MySQL & Load Stats
What sort of information is accessible in the MySQL & Load Stats section? How could you benefit from it?
The CPU load is dependent upon the time a web server spends executing a script any time a visitor opens a webpage on a particular script-driven site. Static HTML Internet sites use hardly any CPU time, but it is not the situation with the significantly more sophisticated and functional scripts, that use a database and display dynamic content. The more people open this sort of an Internet site, the more load will be created on the web server and if the database is large, the MySQL server will be loaded as well. A good example of what could cause high load is a web-based store with thousands of products. If it is popular, lots of people will be visiting it at the same time and if they search for items, the entire database that contains all of the products will also be continuously accessed by the script, which will result in high load. In this light, having CPU and MySQL load stats can provide an idea of how the Internet site is doing, if it needs to be optimized or if you just need a more powerful web hosting solution - if the Internet site is extremely popular and the established setup cannot cope with the load.
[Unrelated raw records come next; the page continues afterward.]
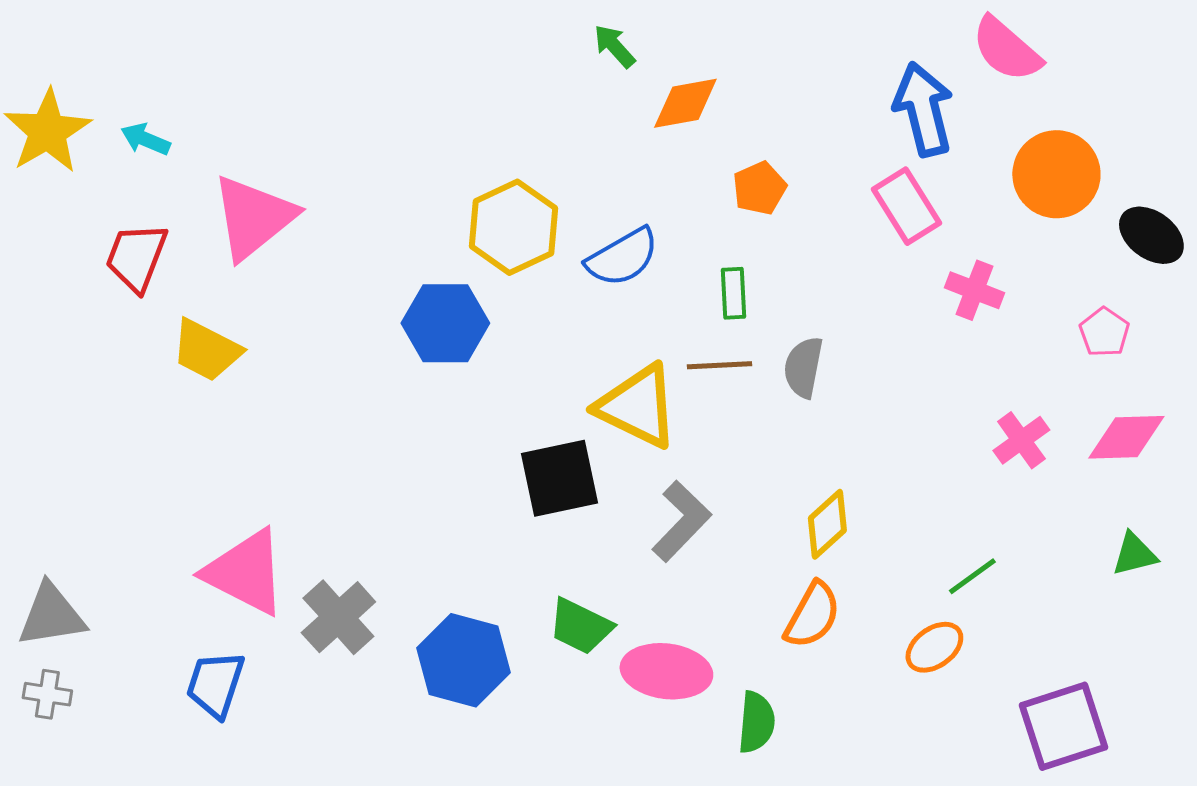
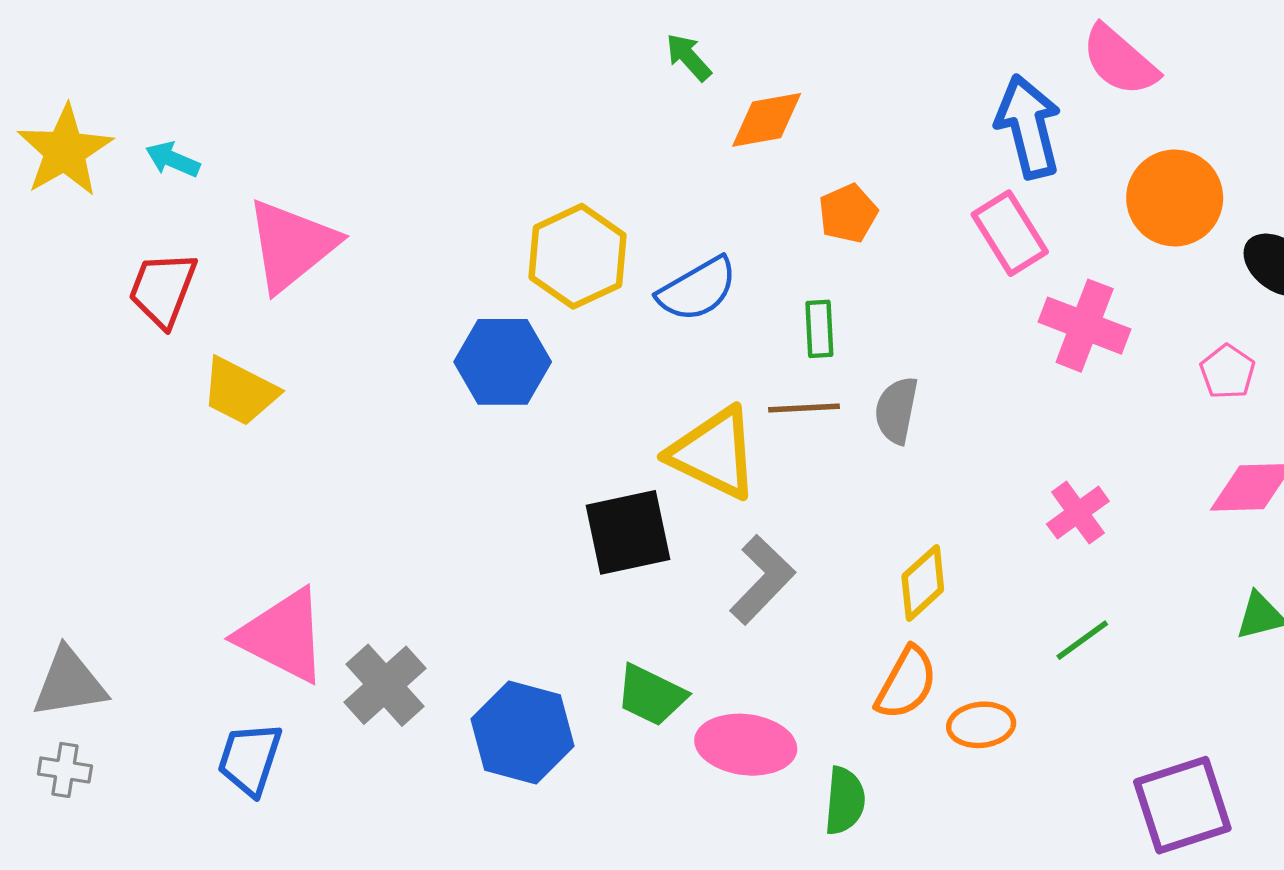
pink cross: (974, 290) -> (1085, 326), size x1.4
pink cross: (1021, 440) -> (1078, 513), moved
orange ellipse: (934, 647) -> (981, 725), moved, turned 30

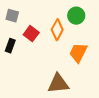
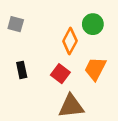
red square: (31, 34) -> (60, 74), moved
black rectangle: (10, 46) -> (22, 70), moved, turned -32

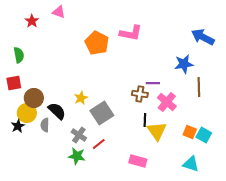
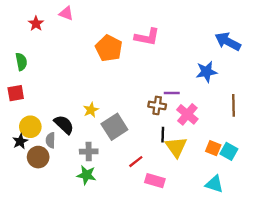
brown line: (199, 87) -> (233, 105), moved
brown circle: (34, 98) -> (38, 157), moved
gray cross: (79, 135) -> (89, 151), turned -35
red line: (99, 144) -> (136, 162), moved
MySQL & Load Stats in Semi-dedicated Hosting
Since our system keeps comprehensive stats for the load which each semi-dedicated server account generates, you shall be aware of how your websites perform at any time. After you log in to the Hepsia Control Panel, supplied with each and every account, you can check out the section devoted to the system load. There, you can easily see the processing time our system spent on your scripts, the length of time it took for the scripts to be actually executed and what sorts of processes generated the load - cron jobs, PHP pages, Perl scripts, etcetera. You could also see the total number of queries to each database inside your semi-dedicated account, the total daily stats for the account in general, along with the average hourly rate. With both the CPU and the MySQL load statistics, you could always go back to past days or months and examine the overall performance of your Internet sites after some update or after a major increase in the number of your site visitors.